Q. What did you want to be when you grew up?
A. I always knew I was going to be an artist. My grandmother painted, my dad is a notorious doodler, and my older sister paints as well. Art was all around me.
Q. How did your MIAD education affect where you are today?
A. MIAD was the first place where people put value on intuition. It was the first time I realized that my intuition deserved a main role in my work.
Q. What’s the one thing you would tell a high school student who is considering attending MIAD now that you’ve experienced life after graduation?
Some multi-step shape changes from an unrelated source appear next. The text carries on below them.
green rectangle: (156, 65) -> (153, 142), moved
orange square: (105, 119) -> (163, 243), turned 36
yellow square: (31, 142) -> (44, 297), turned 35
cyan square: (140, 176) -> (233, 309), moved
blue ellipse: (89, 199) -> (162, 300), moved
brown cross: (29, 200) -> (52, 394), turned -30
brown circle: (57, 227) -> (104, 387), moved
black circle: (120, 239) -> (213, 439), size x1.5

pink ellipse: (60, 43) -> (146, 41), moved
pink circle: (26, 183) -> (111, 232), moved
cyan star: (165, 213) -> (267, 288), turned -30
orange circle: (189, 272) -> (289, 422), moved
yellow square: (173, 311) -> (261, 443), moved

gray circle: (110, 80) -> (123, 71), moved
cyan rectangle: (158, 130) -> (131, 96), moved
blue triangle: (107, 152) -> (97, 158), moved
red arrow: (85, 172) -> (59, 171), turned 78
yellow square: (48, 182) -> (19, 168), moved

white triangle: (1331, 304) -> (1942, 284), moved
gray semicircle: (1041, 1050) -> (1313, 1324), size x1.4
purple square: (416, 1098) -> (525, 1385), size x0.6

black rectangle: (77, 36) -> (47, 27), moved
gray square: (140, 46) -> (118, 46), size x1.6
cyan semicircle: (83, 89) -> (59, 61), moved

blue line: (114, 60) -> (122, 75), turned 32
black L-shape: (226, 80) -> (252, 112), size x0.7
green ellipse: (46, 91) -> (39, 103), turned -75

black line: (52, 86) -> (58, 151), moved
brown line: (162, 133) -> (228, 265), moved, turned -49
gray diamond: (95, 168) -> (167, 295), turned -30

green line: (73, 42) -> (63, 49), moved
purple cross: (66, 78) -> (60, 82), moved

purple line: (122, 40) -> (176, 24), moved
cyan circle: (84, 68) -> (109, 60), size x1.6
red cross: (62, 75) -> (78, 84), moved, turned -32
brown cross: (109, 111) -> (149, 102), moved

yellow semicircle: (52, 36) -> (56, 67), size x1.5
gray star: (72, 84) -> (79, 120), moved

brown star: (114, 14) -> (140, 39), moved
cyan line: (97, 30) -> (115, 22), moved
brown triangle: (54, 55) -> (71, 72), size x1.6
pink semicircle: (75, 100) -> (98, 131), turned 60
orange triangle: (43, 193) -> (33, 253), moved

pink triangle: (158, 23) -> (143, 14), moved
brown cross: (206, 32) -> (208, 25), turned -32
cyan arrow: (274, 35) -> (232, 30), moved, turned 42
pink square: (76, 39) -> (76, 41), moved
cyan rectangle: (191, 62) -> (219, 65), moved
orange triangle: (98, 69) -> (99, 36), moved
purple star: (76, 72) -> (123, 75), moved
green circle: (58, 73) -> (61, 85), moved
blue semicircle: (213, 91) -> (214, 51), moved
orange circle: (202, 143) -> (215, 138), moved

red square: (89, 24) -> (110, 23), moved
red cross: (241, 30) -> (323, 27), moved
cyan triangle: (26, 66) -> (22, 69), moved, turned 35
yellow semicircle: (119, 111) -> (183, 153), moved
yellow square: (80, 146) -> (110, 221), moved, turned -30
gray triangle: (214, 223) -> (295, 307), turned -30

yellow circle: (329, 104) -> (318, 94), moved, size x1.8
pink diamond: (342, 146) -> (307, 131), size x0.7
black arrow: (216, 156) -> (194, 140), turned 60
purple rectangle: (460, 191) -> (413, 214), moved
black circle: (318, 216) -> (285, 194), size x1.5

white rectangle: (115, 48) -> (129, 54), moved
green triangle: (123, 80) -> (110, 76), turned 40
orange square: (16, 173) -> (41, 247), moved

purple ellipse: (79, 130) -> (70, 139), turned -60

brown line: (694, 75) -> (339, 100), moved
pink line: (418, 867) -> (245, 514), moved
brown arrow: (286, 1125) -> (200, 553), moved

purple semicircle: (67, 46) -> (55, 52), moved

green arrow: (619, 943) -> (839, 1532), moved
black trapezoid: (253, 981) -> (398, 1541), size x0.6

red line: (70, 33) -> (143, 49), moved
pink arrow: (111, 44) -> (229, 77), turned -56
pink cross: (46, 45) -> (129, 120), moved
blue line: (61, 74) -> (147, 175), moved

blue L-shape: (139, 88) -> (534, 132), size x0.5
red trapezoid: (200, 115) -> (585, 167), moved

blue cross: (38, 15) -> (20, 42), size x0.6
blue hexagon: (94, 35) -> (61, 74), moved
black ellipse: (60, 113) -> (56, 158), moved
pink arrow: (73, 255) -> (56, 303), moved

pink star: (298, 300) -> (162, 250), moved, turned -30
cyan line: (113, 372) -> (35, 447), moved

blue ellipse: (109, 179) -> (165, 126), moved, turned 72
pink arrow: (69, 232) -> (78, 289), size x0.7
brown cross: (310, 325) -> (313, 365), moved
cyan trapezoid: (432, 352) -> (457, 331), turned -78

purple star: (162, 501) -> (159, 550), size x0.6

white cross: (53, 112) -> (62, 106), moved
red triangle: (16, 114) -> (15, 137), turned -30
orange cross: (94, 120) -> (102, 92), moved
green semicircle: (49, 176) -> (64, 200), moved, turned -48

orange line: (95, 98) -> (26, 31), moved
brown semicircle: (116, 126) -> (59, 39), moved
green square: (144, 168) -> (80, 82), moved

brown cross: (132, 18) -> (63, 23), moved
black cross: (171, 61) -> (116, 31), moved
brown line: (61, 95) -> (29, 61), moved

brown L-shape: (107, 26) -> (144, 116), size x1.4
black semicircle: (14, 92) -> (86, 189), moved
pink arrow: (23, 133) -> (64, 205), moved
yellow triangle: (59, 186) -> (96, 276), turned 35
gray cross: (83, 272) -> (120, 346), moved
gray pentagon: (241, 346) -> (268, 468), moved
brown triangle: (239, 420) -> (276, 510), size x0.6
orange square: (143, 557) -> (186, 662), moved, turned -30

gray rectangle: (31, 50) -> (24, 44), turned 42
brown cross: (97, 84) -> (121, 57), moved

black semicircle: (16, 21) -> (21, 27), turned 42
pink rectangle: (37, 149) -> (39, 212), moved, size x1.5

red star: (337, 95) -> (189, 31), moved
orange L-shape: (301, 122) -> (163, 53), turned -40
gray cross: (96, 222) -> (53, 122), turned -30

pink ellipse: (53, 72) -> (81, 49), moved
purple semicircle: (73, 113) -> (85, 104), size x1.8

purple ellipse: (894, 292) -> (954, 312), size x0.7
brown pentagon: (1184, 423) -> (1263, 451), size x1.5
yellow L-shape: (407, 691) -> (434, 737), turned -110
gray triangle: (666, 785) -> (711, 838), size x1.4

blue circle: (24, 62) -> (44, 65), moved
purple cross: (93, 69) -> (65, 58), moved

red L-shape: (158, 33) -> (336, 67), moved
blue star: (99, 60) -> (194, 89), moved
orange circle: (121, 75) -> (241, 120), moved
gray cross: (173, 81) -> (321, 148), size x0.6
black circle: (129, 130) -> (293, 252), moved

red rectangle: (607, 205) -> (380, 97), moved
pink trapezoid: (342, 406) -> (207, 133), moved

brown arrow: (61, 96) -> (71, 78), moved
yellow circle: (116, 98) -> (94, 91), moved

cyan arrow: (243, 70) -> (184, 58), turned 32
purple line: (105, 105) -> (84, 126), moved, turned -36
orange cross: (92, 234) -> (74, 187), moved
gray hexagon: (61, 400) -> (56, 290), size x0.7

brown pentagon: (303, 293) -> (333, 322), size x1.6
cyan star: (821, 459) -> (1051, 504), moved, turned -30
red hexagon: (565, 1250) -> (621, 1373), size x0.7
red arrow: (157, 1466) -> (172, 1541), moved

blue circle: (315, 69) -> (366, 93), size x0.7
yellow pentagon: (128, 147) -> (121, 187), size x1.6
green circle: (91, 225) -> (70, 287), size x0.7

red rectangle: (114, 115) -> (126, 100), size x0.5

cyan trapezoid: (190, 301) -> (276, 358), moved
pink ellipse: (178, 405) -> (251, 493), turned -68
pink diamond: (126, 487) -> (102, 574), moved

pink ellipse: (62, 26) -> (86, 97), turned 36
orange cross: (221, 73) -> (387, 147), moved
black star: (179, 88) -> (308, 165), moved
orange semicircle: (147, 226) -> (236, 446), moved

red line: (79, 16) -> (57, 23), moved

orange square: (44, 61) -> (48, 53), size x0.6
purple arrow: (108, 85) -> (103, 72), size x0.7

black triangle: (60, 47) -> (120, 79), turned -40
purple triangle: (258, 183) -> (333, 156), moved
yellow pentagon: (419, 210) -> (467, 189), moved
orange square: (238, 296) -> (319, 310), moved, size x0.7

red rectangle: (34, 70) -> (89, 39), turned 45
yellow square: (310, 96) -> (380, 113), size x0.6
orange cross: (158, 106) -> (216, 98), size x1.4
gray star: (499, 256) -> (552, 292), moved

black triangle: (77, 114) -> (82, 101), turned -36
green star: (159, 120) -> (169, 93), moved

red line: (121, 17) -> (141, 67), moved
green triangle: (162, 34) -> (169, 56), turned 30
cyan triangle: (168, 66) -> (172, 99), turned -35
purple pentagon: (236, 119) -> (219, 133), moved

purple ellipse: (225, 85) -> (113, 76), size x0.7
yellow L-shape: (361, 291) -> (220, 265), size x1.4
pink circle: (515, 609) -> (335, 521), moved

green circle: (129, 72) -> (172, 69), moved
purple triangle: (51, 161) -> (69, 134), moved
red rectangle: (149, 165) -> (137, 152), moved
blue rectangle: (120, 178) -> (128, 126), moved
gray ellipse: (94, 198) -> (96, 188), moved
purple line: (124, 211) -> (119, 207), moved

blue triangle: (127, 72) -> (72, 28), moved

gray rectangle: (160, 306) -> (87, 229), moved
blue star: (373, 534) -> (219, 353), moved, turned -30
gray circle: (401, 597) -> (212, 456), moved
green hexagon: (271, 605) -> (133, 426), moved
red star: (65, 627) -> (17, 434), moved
A. The funny thing about art school is that it made such a deep impression on me and shaped my work. While I attended MIAD, someone (actually a number of people) advised me on the fact that I would have to ‘unlearn’ everything learned in school. I am now beginning to understand that. My work and way of thinking is drastically different than it was in school, but without a foundation, I wouldn’t have been able to grow and change.
Q. If you had to sum up your job in a single sentence, what would it be?
A. Currently, I’m working as a full-time painter.
Q. What are your goals for the future, in art/design and in life?
A. I paint people from all around the community, sometimes on commission. My goal is to continue doing so until I am old and gray, and keep doing it some more. I would be completely content if I could paint full-time for the rest of my life. Painting brings a richness to my life. It serves as a constant education.
Q. Are there any specific parts of your resume that you’d like to share?
A. I have solo shows scheduled at the Sharon Lynne Wilson Center for the Arts (Brookfield, WI) in October 2007, and at the Watrous Gallery at the Madison Overature Gallery (Madison, WI) in March 2008. I recently had a solo show at Elaine Erickson Gallery (Milwaukee, WI) in March 2006.